The Rev. Jesse Jackson said racial injustice and indifference to black suffering was at the root of the federal government's disaster response.
Black members of Congress also denounced the slow federal response to the storm.
Rep. Elijah E. Cummings, D-Md said "We cannot allow it to be said by history that the difference between those who lived and those who died in the great storm and flood of 2005 was nothing more than poverty, age or skin colour. "It would be unconscionable to stand by and do nothing," he said.
Rep. Diane Watson, a black Democrat from California said "Shame, shame on America. We were put to the test and we have failed."
Black rapper Kanye West accused President Bush of racism. "George Bush doesn't care about black people."
Larry E. Davis, director of the University of Pittsburgh's Centre on Race and Social Problems said the images of the disaster are an embarrassment to this nation.
"It suggests that the residuals of a racist legacy are still very much intact," he said. "It's as though you are looking at a picture of an African country."
There has been an outpouring of donations in the U.S. to help the victims of hurricane Katrina.

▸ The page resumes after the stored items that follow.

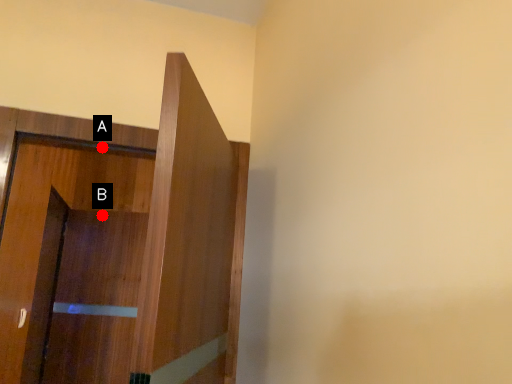 Question: Two points are circled on the image, labeled by A and B beside each circle. Which of the following is the farthest from the observer?

Choices:
 (A) A is further
 (B) B is further

Answer: (B) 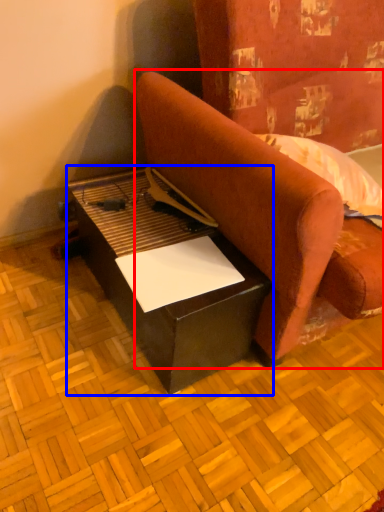 Question: Which object is closer to the camera taking this photo, studio couch (highlighted by a red box) or table (highlighted by a blue box)?

Choices:
 (A) studio couch
 (B) table

Answer: (A) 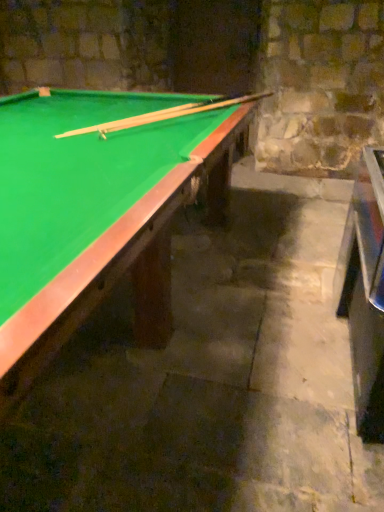 Question: Should I look upward or downward to see wooden cue at upper center?

Choices:
 (A) up
 (B) down

Answer: (A)

Question: From the image's perspective, is metallic silver table at right on top of wooden cue at upper center?

Choices:
 (A) no
 (B) yes

Answer: (A)

Question: Is metallic silver table at right facing away from wooden cue at upper center?

Choices:
 (A) yes
 (B) no

Answer: (B)

Question: Can you confirm if metallic silver table at right is wider than wooden cue at upper center?

Choices:
 (A) no
 (B) yes

Answer: (A)

Question: Is metallic silver table at right taller than wooden cue at upper center?

Choices:
 (A) yes
 (B) no

Answer: (A)

Question: From a real-world perspective, is metallic silver table at right beneath wooden cue at upper center?

Choices:
 (A) no
 (B) yes

Answer: (B)

Question: Considering the relative positions of metallic silver table at right and wooden cue at upper center in the image provided, is metallic silver table at right to the right of wooden cue at upper center from the viewer's perspective?

Choices:
 (A) yes
 (B) no

Answer: (A)

Question: Is wooden cue at upper center completely or partially outside of green felt billiard table at upper left?

Choices:
 (A) yes
 (B) no

Answer: (B)

Question: Considering the relative sizes of wooden cue at upper center and green felt billiard table at upper left in the image provided, is wooden cue at upper center bigger than green felt billiard table at upper left?

Choices:
 (A) yes
 (B) no

Answer: (B)

Question: Considering the relative positions of wooden cue at upper center and green felt billiard table at upper left in the image provided, is wooden cue at upper center to the right of green felt billiard table at upper left from the viewer's perspective?

Choices:
 (A) no
 (B) yes

Answer: (B)

Question: From the image's perspective, is wooden cue at upper center over green felt billiard table at upper left?

Choices:
 (A) no
 (B) yes

Answer: (B)

Question: Does wooden cue at upper center come in front of green felt billiard table at upper left?

Choices:
 (A) yes
 (B) no

Answer: (B)

Question: Is wooden cue at upper center turned away from green felt billiard table at upper left?

Choices:
 (A) yes
 (B) no

Answer: (A)

Question: Is green felt billiard table at upper left in front of wooden cue at upper center?

Choices:
 (A) yes
 (B) no

Answer: (A) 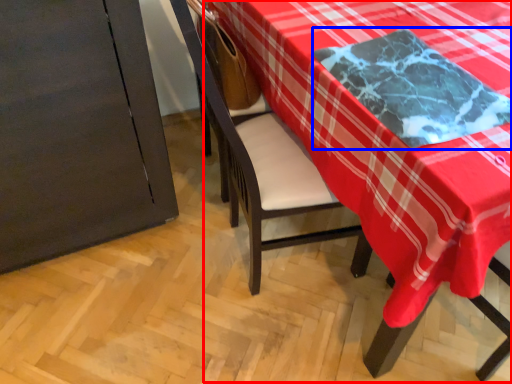 Question: Among these objects, which one is nearest to the camera, table (highlighted by a red box) or cloth (highlighted by a blue box)?

Choices:
 (A) table
 (B) cloth

Answer: (B) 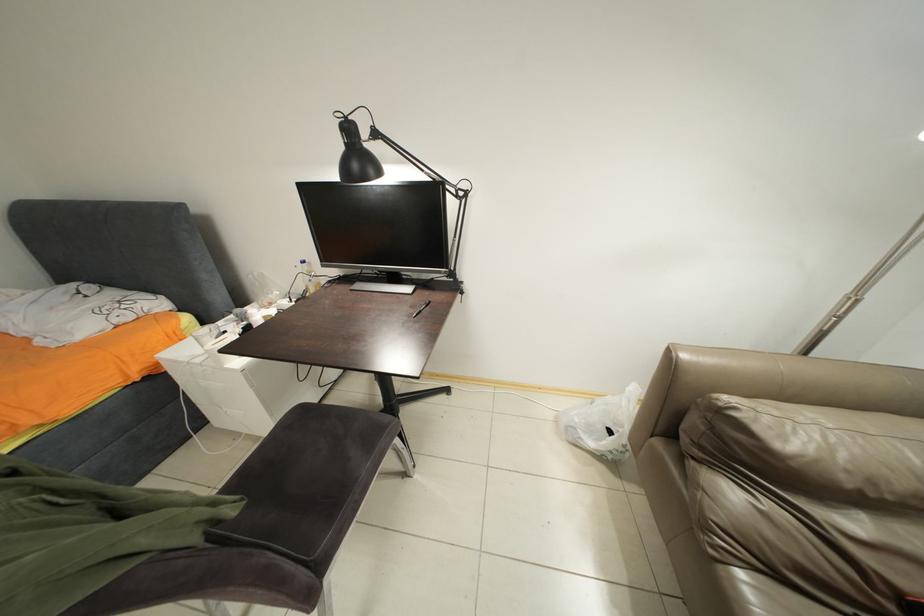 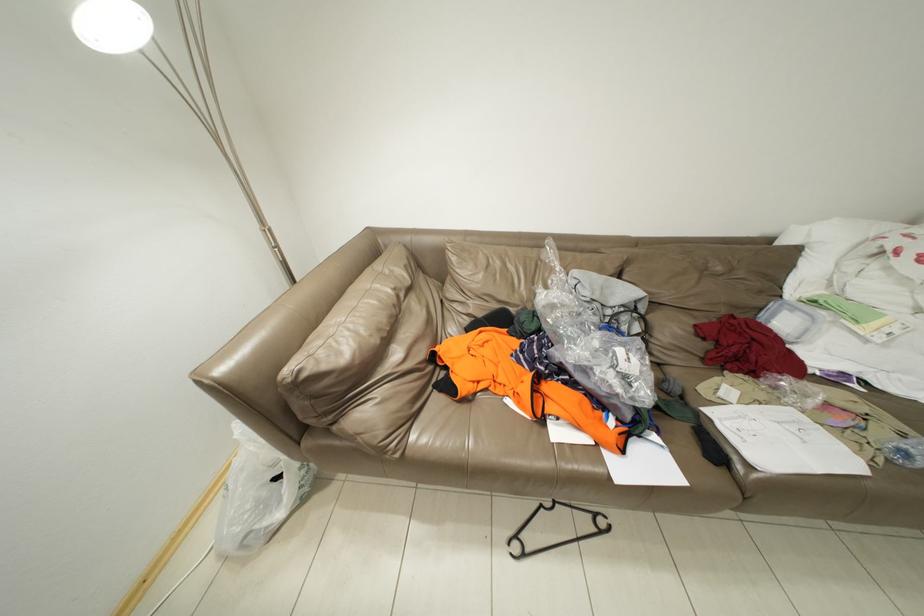 How did the camera likely rotate?

The camera's rotation is toward right-down. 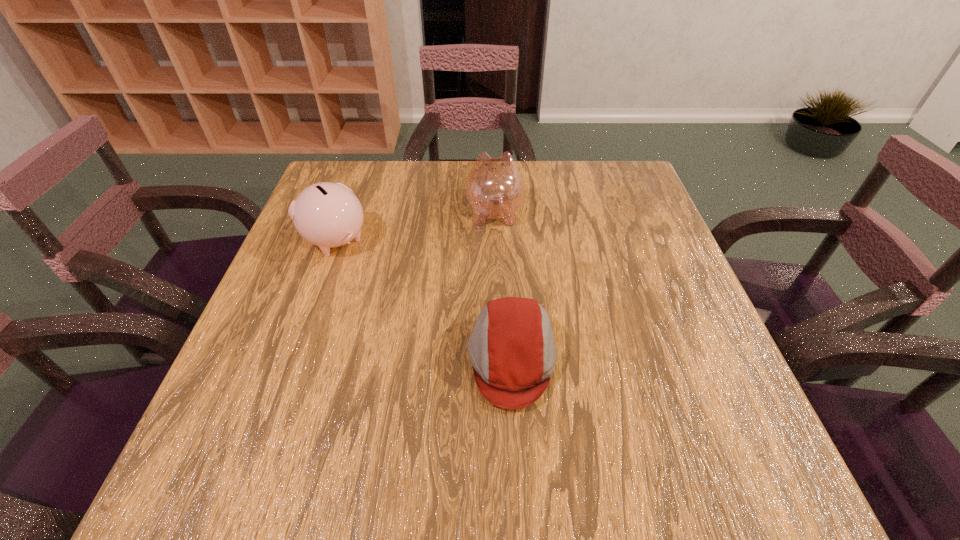 Locate an element on the screen. This screenshot has width=960, height=540. the right piggy bank is located at coordinates (494, 188).

This screenshot has height=540, width=960. In order to click on the left piggy bank in this screenshot , I will do `click(328, 215)`.

Image resolution: width=960 pixels, height=540 pixels. In order to click on the nearest object in this screenshot , I will do `click(512, 350)`.

At what (x,y) coordinates should I click in order to perform the action: click on the shortest object. Please return your answer as a coordinate pair (x, y). Looking at the image, I should click on (512, 350).

This screenshot has width=960, height=540. What are the coordinates of `vacant space located 0.170m on the front facing side of the right piggy bank` in the screenshot? It's located at (492, 161).

Locate an element on the screen. blank space located on the front facing side of the right piggy bank is located at coordinates (493, 179).

The image size is (960, 540). In order to click on vacant point located 0.130m on the back of the leftmost object in this screenshot , I will do `click(353, 190)`.

Where is `free spot located on the front-facing side of the cap`? free spot located on the front-facing side of the cap is located at coordinates (300, 359).

At what (x,y) coordinates should I click in order to perform the action: click on vacant position located on the front-facing side of the cap. Please return your answer as a coordinate pair (x, y). This screenshot has height=540, width=960. Looking at the image, I should click on (354, 359).

I want to click on vacant region located 0.370m on the front-facing side of the cap, so click(x=269, y=359). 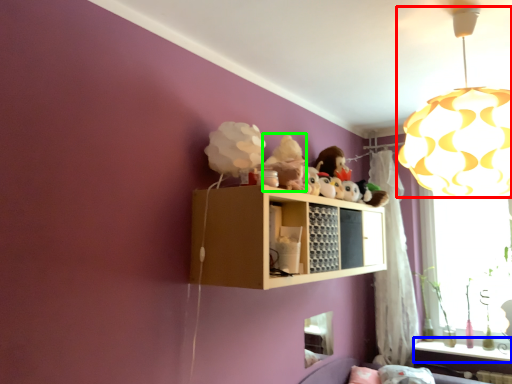 Question: Which is farther away from lamp (highlighted by a red box)? window sill (highlighted by a blue box) or figurine (highlighted by a green box)?

Choices:
 (A) window sill
 (B) figurine

Answer: (A) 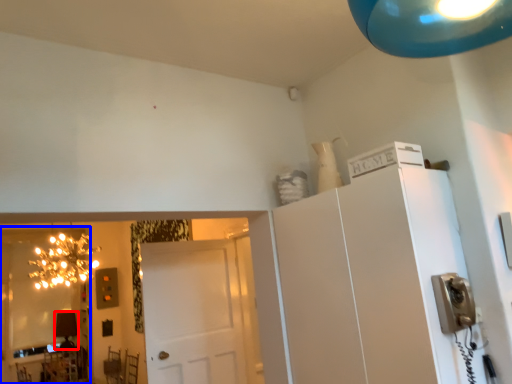 Question: Which object appears closest to the camera in this image, lamp (highlighted by a red box) or mirror (highlighted by a blue box)?

Choices:
 (A) lamp
 (B) mirror

Answer: (B) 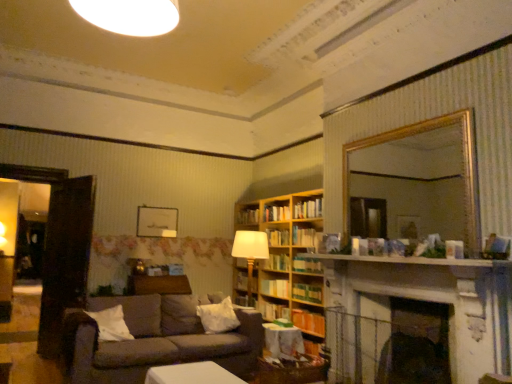 Question: From a real-world perspective, does hardcover book at center, placed as the fifth book when sorted from bottom to top, stand above hardcover book at center, marked as the fourth book in a bottom-to-top arrangement?

Choices:
 (A) no
 (B) yes

Answer: (A)

Question: Considering the relative sizes of hardcover book at center, placed as the fifth book when sorted from bottom to top, and hardcover book at center, marked as the fourth book in a bottom-to-top arrangement, in the image provided, is hardcover book at center, placed as the fifth book when sorted from bottom to top, wider than hardcover book at center, marked as the fourth book in a bottom-to-top arrangement,?

Choices:
 (A) yes
 (B) no

Answer: (B)

Question: Is the depth of hardcover book at center, which ranks as the 7th book in top-to-bottom order, greater than that of hardcover book at center, marked as the fourth book in a bottom-to-top arrangement?

Choices:
 (A) no
 (B) yes

Answer: (A)

Question: Is hardcover book at center, placed as the fifth book when sorted from bottom to top, surrounding hardcover book at center, marked as the fourth book in a bottom-to-top arrangement?

Choices:
 (A) yes
 (B) no

Answer: (B)

Question: Can you confirm if hardcover book at center, which ranks as the 7th book in top-to-bottom order, is bigger than hardcover book at center, marked as the fourth book in a bottom-to-top arrangement?

Choices:
 (A) yes
 (B) no

Answer: (B)

Question: Based on their positions, is white wooden mantle at upper center located to the left or right of hardcover book at center, arranged as the 3th book when viewed from the top?

Choices:
 (A) right
 (B) left

Answer: (A)

Question: Is white wooden mantle at upper center wider or thinner than hardcover book at center, arranged as the 9th book when ordered from the bottom?

Choices:
 (A) thin
 (B) wide

Answer: (B)

Question: From a real-world perspective, is white wooden mantle at upper center physically located above or below hardcover book at center, arranged as the 3th book when viewed from the top?

Choices:
 (A) above
 (B) below

Answer: (B)

Question: Considering their positions, is white wooden mantle at upper center located in front of or behind hardcover book at center, arranged as the 9th book when ordered from the bottom?

Choices:
 (A) behind
 (B) front

Answer: (B)

Question: Would you say gold-framed mirror at upper right is to the left or to the right of green matte bookshelf at center, which is the seventh book from bottom to top, in the picture?

Choices:
 (A) right
 (B) left

Answer: (A)

Question: Based on their sizes in the image, would you say gold-framed mirror at upper right is bigger or smaller than green matte bookshelf at center, which is counted as the 5th book, starting from the top?

Choices:
 (A) big
 (B) small

Answer: (A)

Question: In terms of width, does gold-framed mirror at upper right look wider or thinner when compared to green matte bookshelf at center, which is the seventh book from bottom to top?

Choices:
 (A) wide
 (B) thin

Answer: (B)

Question: Is gold-framed mirror at upper right in front of or behind green matte bookshelf at center, which is the seventh book from bottom to top, in the image?

Choices:
 (A) front
 (B) behind

Answer: (A)

Question: Do you think white glossy light fixture at upper center is within hardcover book at center, arranged as the 9th book when ordered from the bottom, or outside of it?

Choices:
 (A) inside
 (B) outside

Answer: (B)

Question: From the image's perspective, relative to hardcover book at center, arranged as the 9th book when ordered from the bottom, is white glossy light fixture at upper center above or below?

Choices:
 (A) below
 (B) above

Answer: (B) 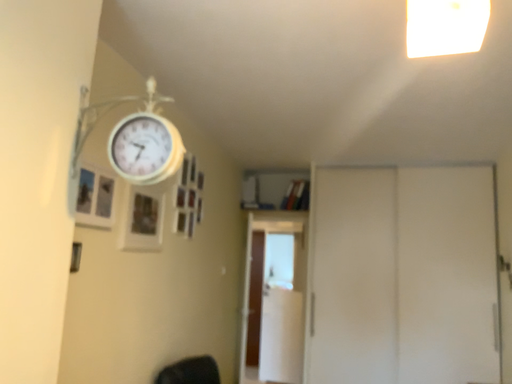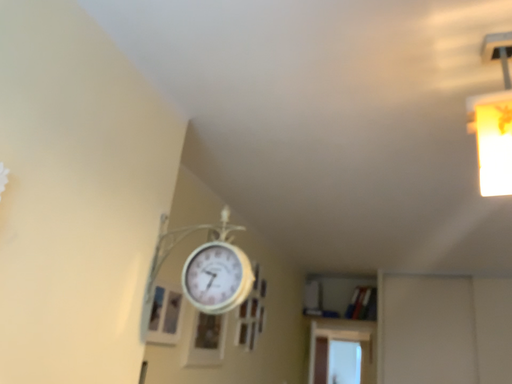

David Billings of The People's Institute, a New Orleans based organization that has been focused on racism for the past 25 years said it would have been much greater if the images from Hurricane Katrina did not show black faces.
"I do think the nation would be responding differently if they were white elderly and white babies actually dying on the street and being covered with newspapers and shrouds and being left there," Billings said.
Condoleeza Rice defended President Bush against charges that the government's response to the hurricane crisis showed racial insensitivity.
"How can that be the case? Americans don't want to see Americans suffer," Rice said. "Nobody, especially the president, would have left people unattended on the basis of race."